I cross my arms over my chest. “You don’t want a wife. You want a prisoner.”
He doesn’t flinch. “I never wanted a wife," he says coldly. "I want control. There’s a difference.”
I shake my head, too tired to keep my expression in place. “You think obedience is loyalty. It’s not.”
“I don’t need loyalty from you,” he says. “I need you to follow instructions.”
“And if I don’t?”
He shrugs slightly, not as a threat, but as a man who’s already considered every outcome. “Then don’t expect my help when they come.”
I open my mouth to answer, but Lev’s voice cuts through the silence from the other side of the hall.
“Mommy?” He's heard our shouting, something Anton was never shy about either. Lev looks scared, wide-eyed, hands trembling. He doesn’t look at Mateo. He walks straight to me and reaches for me to lift him up in my arms like he’s still three years old.
“Are you angry?” he says, arms around my neck. “I hear you shouting.”
"I'm okay, baby. I'm not angry with you." I smooth his hair, and he buries his face in my neck.
"Can I sleep with you?" he asks, and it's muffled by my hair. I glare at Mateo and blink back tears. I can’t lose my son. I won't. Not to my mother or this monster.
Mateo watches us. His expression doesn’t change. He stays still, unreadable, giving nothing away. It’s as if this moment isn’t his to understand. I stand with Lev still clinging to me. He wraps his legs around my waist, his arms tight at my shoulders, and holds me like he did every time he heard me and Anton arguing.
I don’t look at Mateo again. I carry Lev out of the dining room, up the stairs, and into my room. I lay him down gently and slide in beside him, keeping my arm wrapped around his small frame until his breathing evens out. It's very early for bedtime, but fear always makes him tired. It tires me too, but not as much as this rage I can't seem to quit.

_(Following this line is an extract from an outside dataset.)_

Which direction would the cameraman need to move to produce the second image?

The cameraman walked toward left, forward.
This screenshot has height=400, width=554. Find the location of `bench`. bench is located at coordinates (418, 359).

Lev doesn’t ask if Mateo is going to hurt him like his father did. He's naive, too young to know the battle being waged for his future. He just presses himself into the warmth of my side like I’m the only thing in the world keeping him anchored.

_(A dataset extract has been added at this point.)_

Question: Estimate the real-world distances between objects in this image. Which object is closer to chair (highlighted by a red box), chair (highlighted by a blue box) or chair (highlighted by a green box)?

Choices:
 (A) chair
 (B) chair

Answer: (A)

It might be the other way around.
10
MATEO
Anton was more of an idiot than I ever imagined. Reckless and bold, he took risks no man in his position should ever take. He pissed off the wrong people, swindled someone or stole. I don't know for sure. Whatever he did, he tried to keep it quiet, and maybe his actions are invisible to me for now, but the Bianchis are well aware, which is why he's dead.
I stalk up the steps, pausing at Lev's door to see if I can hear Lila's voice. I usually hear her singing to him or talking quietly. Tonight when I stop and hold my breath for a second, all I hear is silence. It's soothing, though, the quiet, especially after the day I’ve had meeting with my legal team, uncovering more corruption Anton didn't disguise well. He's lucky Bianchi had him killed. The public prosecutor would have had him hanged for such obvious shit.
Oh my way down the hall toward my bedroom, I pause at Lila's door too. It's funny how a scent can permeate a whole house, like the smell of bacon early in the morning that wafts up to greet me and escort me down to the kitchen. Even outside Lila's door, I can smell her, floral and sweet, like flowers in spring after a thick rain. No woman has ever lived here since my mother, and I've never known the house to smell like anything other than dust and cigar smoke.